▶ [Exercise] Among the entries below, tally each line containing "Controller"; respond with the total only.

▶ [Data extract]
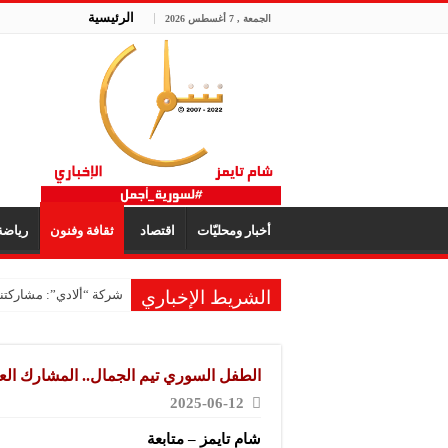
الرئيسية
الجمعة , 7 أغسطس 2026
أخبار ومحليّات
اقتصاد
ثقافة وفنون
رياض
الشريط الإخباري
شركة “ألادي”: مشاركتنا
الطفل السوري تيم الجمال.. المشارك العرب
2025-06-12
شام تايمز – متابعة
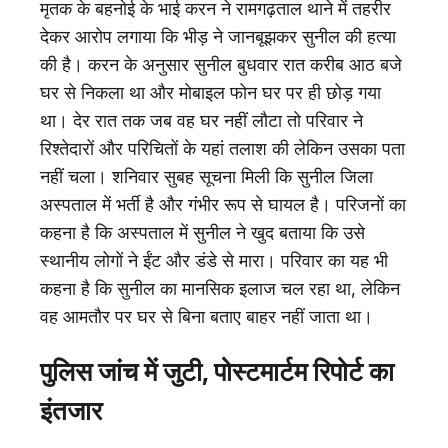
मृतक के बहनोई के भाई करन ने रामगढ़ताल थाने में तहरीर
देकर आरोप लगाया कि भीड़ ने जानबूझकर सुनील की हत्या
की है। करन के अनुसार सुनील बुधवार रात करीब आठ बजे
घर से निकला था और मोबाइल फोन घर पर ही छोड़ गया
था। देर रात तक जब वह घर नहीं लौटा तो परिवार ने
रिश्तेदारों और परिचितों के यहां तलाश की लेकिन उसका पता
नहीं चला। शनिवार सुबह सूचना मिली कि सुनील जिला
अस्पताल में भर्ती है और गंभीर रूप से घायल है। परिजनों का
कहना है कि अस्पताल में सुनील ने खुद बताया कि उसे
स्थानीय लोगों ने ईंट और डंडे से मारा। परिवार का यह भी
कहना है कि सुनील का मानसिक इलाज चल रहा था, लेकिन
वह आमतौर पर घर से बिना बताए बाहर नहीं जाता था।
पुलिस जांच में जुटी, पोस्टमार्टम रिपोर्ट का
इंतजार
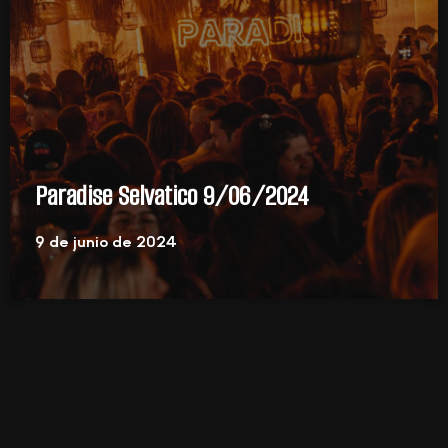
Paradise Selvatico 9/06/2024
9 de junio de 2024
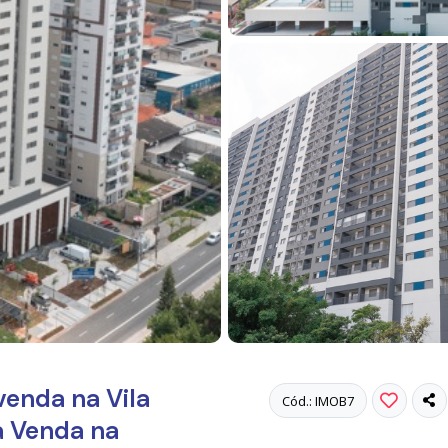
enda na Vila
Cód.: IMOB7
à Venda na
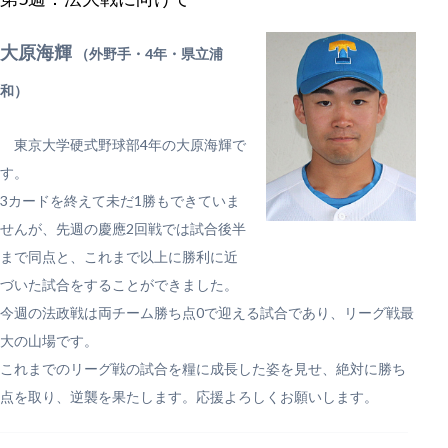
大原海輝
（外野手・4年・県立浦
和）
東京大学硬式野球部4年の大原海輝で
す。
3カードを終えて未だ1勝もできていま
せんが、先週の慶應2回戦では試合後半
まで同点と、これまで以上に勝利に近
づいた試合をすることができました。
今週の法政戦は両チーム勝ち点0で迎える試合であり、リーグ戦最
大の山場です。
これまでのリーグ戦の試合を糧に成長した姿を見せ、絶対に勝ち
点を取り、逆襲を果たします。応援よろしくお願いします。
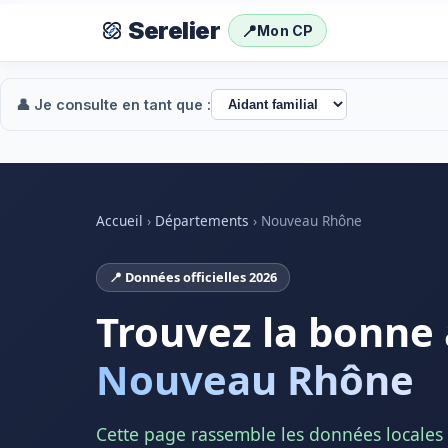
Serelier
📍
Mon CP
👤 Je consulte en tant que :
Accueil
›
Départements
›
Nouveau Rhône
📍 Données officielles 2026
Trouvez la bonne 
Nouveau Rhône
Cette page rassemble les données locales e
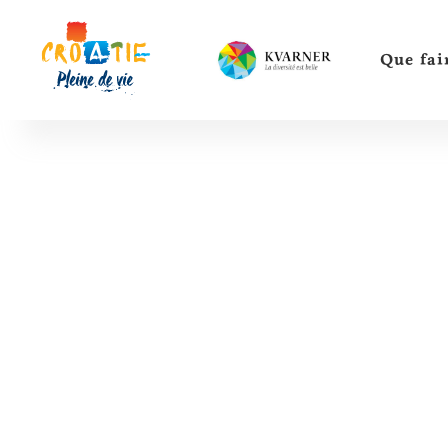
Que fai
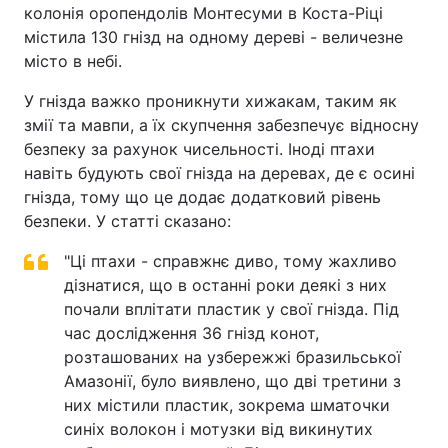
колонія оропендолів Монтесуми в Коста-Ріці
містила 130 гнізд на одному дереві - величезне
місто в небі.
У гнізда важко проникнути хижакам, таким як
змії та мавпи, а їх скупчення забезпечує відносну
безпеку за рахунок чисельності. Іноді птахи
навіть будують свої гнізда на деревах, де є осині
гнізда, тому що це додає додатковий рівень
безпеки. У статті сказано:
"Ці птахи - справжнє диво, тому жахливо
дізнатися, що в останні роки деякі з них
почали вплітати пластик у свої гнізда. Під
час дослідження 36 гнізд конот,
розташованих на узбережжі бразильської
Амазонії, було виявлено, що дві третини з
них містили пластик, зокрема шматочки
синіх волокон і мотузки від викинутих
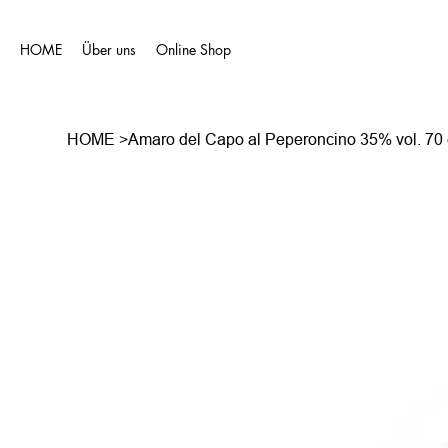
HOME
Über uns
Online Shop
HOME
>
Amaro del Capo al Peperoncino 35% vol. 70 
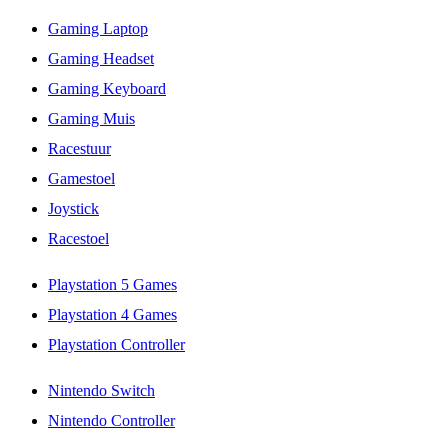
Gaming Laptop
Gaming Headset
Gaming Keyboard
Gaming Muis
Racestuur
Gamestoel
Joystick
Racestoel
Playstation 5 Games
Playstation 4 Games
Playstation Controller
Nintendo Switch
Nintendo Controller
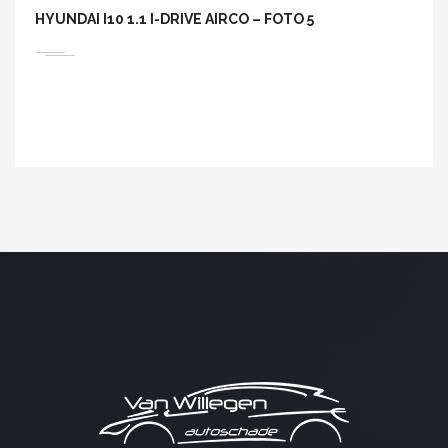
HYUNDAI I10 1.1 I-DRIVE AIRCO – FOTO 5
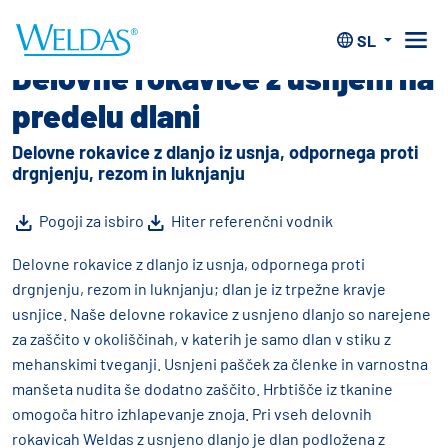
Domov
>
Rokavice
>
Delovne rokavice z usnjem na
SL
predelu dlani
Delovne rokavice z usnjem na
predelu dlani
Delovne rokavice z dlanjo iz usnja, odpornega proti
drgnjenju, rezom in luknjanju
Pogoji za isbiro
Hiter referenčni vodnik
Delovne rokavice z dlanjo iz usnja, odpornega proti
drgnjenju, rezom in luknjanju; dlan je iz trpežne kravje
usnjice. Naše delovne rokavice z usnjeno dlanjo so narejene
za zaščito v okoliščinah, v katerih je samo dlan v stiku z
mehanskimi tveganji. Usnjeni pašček za členke in varnostna
manšeta nudita še dodatno zaščito. Hrbtišče iz tkanine
omogoča hitro izhlapevanje znoja. Pri vseh delovnih
rokavicah Weldas z usnjeno dlanjo je dlan podložena z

▶ [Finished task] 2